Rapinoe's response to the president's comments on CNN are powerful, but not surprising, as her political history extends well past this year's World Cup. In 2016, she became the first athlete that wasn't black or in the NFL to kneel during the national anthem; she's an openly lesbian athlete who strongly advocates for the rights of LGBTQ people; and she's part of the USWNT's lawsuit suing the United States Soccer Federation for gender discrimination.
In the past, Rapinoe has received backlash for her activism, but even when faced with the full weight of the president's ire, she hasn't buckled under the pressure. And although Trump seems to pride himself on politically divisive rhetoric and attacking anyone who doesn't show him unquestioning praise, including Rapinoe, she's continued to stand her ground and make her opposition clear. It's incredible to watch — a woman who is one of the best soccer players in the world is lecturing one of the most powerful men in the world about personal responsibility.
After Rapinoe shared her message to Trump (whom Cooper noted would likely be watching the interview), the host brought up her use of the president's campaign slogan. "The idea of Make America Great Again, if it means going back to the '40's or '50s, that's an America where you could be imprisoned for being gay," Cooper said.
"Yeah, it was not a great place for a lot of people," Rapinoe responded. "For a lot of people it was a very oppressive place, and that's not to say it was the worst place in the world. I think that's a thing that a lot of people go to. No one is saying that they want to leave America. But as one of the great countries in the world, and for sure we want to see ourselves as that, we need to constantly look within and challenge ourselves to be better."
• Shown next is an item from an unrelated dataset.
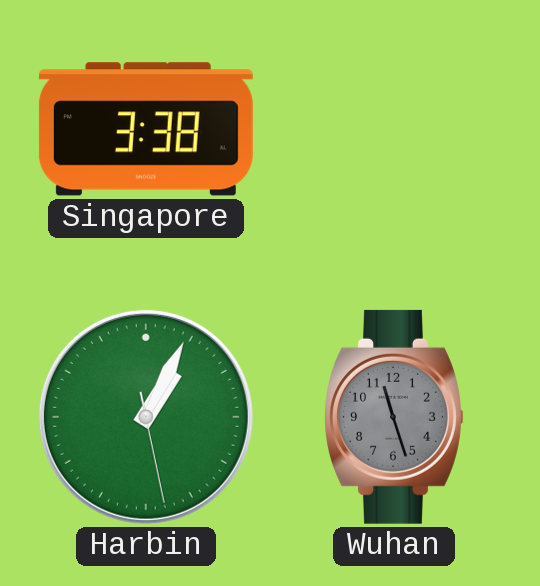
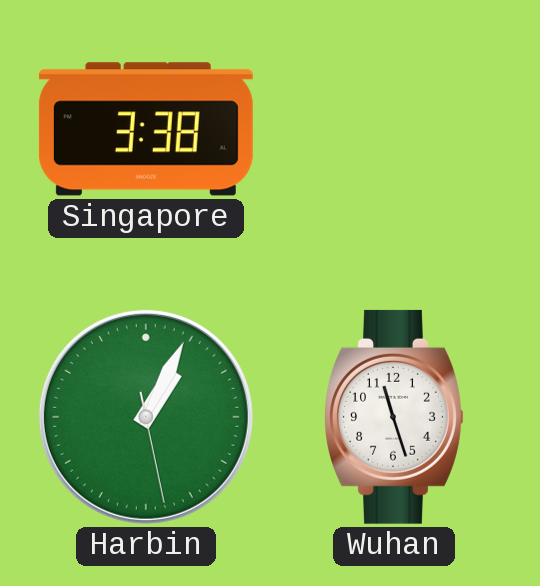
Wuhan dial: grey -> white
At the end of the interview, the athlete confirmed that she and the rest of the USWNT do have plans to go to Washington D.C., although it might not include the White House. Speaker of the House Nancy Pelosi and Rep. Alexandria Ocasio-Cortez have both extended invitations to the world champions.
"We've always been interested in going to Washington," Rapinoe said. "This is such a special moment for us, and for us to sort of leverage this moment and talk about the things that we want to talk about... is an incredible moment."